:: Data extracts

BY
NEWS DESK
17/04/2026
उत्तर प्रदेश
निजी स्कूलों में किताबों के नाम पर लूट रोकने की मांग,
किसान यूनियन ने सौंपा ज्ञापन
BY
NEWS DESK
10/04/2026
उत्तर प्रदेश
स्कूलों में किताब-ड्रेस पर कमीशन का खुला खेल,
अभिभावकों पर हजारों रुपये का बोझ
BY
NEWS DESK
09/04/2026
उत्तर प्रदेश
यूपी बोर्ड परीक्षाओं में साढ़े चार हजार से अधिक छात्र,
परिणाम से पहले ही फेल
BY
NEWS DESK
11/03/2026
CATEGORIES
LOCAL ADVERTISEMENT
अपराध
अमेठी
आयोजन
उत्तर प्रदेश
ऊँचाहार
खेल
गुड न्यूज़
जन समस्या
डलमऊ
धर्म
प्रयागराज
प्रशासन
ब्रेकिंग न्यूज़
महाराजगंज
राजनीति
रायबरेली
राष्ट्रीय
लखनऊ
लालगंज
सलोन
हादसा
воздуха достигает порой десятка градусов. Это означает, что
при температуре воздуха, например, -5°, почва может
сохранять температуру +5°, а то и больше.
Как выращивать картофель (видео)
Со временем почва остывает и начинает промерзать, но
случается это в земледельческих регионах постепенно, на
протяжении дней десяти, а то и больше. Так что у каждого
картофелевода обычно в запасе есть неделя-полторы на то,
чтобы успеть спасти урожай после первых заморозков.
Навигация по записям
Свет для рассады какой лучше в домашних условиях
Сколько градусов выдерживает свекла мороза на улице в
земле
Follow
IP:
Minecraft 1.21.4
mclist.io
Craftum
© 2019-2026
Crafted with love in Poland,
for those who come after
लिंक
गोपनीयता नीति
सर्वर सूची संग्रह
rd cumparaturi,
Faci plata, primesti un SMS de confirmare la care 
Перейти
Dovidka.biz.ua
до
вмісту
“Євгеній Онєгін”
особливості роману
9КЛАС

::::
:: Data extracts

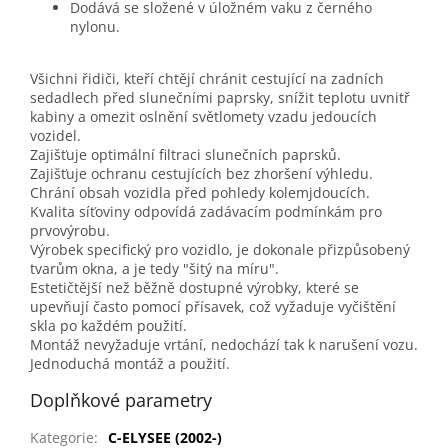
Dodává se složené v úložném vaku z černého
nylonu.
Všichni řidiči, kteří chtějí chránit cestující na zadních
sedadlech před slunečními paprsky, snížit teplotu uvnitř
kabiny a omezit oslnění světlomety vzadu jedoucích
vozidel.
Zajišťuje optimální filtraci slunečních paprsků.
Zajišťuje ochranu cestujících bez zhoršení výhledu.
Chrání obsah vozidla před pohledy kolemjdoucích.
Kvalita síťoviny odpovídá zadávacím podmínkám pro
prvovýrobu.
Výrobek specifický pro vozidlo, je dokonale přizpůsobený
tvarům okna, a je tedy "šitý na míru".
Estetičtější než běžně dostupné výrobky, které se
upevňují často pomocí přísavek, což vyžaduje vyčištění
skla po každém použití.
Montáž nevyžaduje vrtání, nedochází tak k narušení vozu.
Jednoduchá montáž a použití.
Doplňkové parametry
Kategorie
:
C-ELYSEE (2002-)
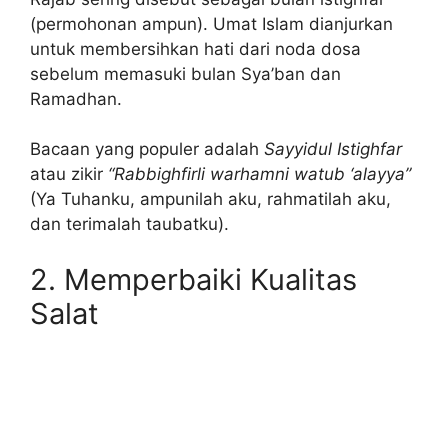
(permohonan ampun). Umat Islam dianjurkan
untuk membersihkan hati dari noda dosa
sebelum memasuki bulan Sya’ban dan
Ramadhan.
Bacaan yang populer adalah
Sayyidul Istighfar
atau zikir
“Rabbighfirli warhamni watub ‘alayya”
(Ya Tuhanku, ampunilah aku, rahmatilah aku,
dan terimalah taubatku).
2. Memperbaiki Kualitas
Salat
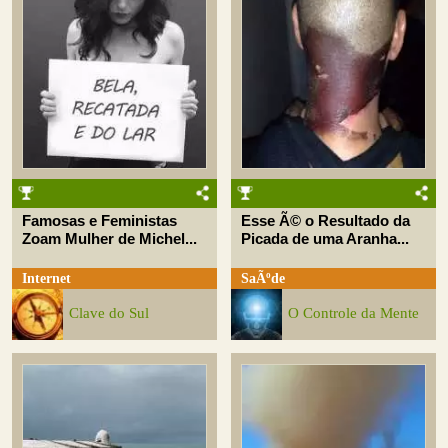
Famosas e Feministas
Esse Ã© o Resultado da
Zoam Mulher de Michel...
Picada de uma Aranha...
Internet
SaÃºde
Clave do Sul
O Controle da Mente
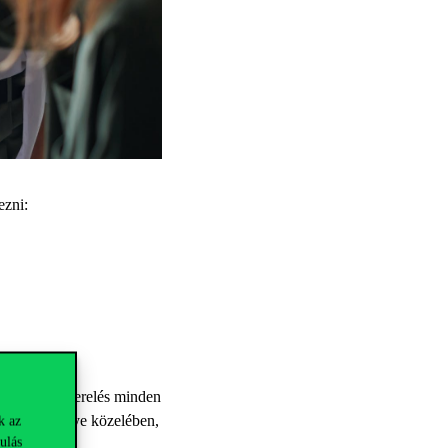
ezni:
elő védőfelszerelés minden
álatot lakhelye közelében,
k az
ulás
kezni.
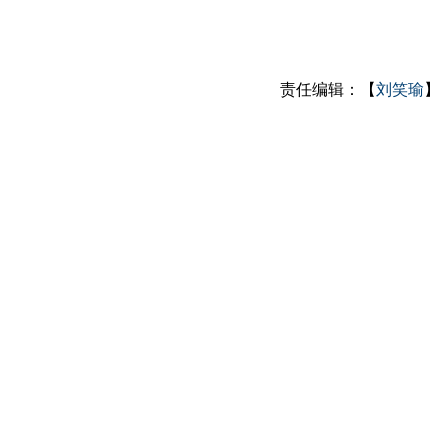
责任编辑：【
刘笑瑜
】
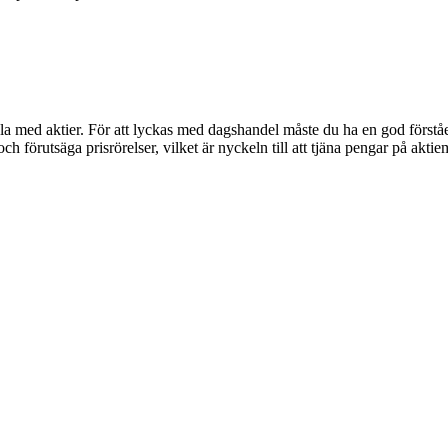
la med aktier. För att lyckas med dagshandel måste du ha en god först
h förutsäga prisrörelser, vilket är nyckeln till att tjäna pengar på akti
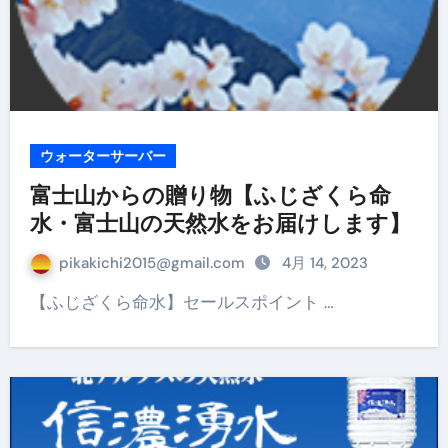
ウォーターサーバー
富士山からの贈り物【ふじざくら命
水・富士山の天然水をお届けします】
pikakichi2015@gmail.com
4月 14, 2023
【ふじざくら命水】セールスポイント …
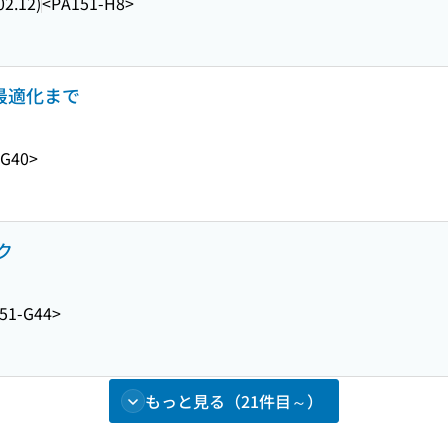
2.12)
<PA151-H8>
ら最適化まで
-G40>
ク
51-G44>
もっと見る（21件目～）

::::

**Exercise**.
Return exactly the stretch above whose first line contains "la med aktier." and whose last line contains "もっと見る（21件目～）", and nothing outside it. The pictures should not appear.

**Completed exercise**.
la med aktier. För att lyckas med dagshandel måste du ha en god först
h förutsäga prisrörelser, vilket är nyckeln till att tjäna pengar på akti
ウォーターサーバー
富士山からの贈り物【ふじざくら命
水・富士山の天然水をお届けします】
pikakichi2015@gmail.com
4月 14, 2023
【ふじざくら命水】セールスポイント …
2.12)
<PA151-H8>
ら最適化まで
-G40>
ク
51-G44>
もっと見る（21件目～）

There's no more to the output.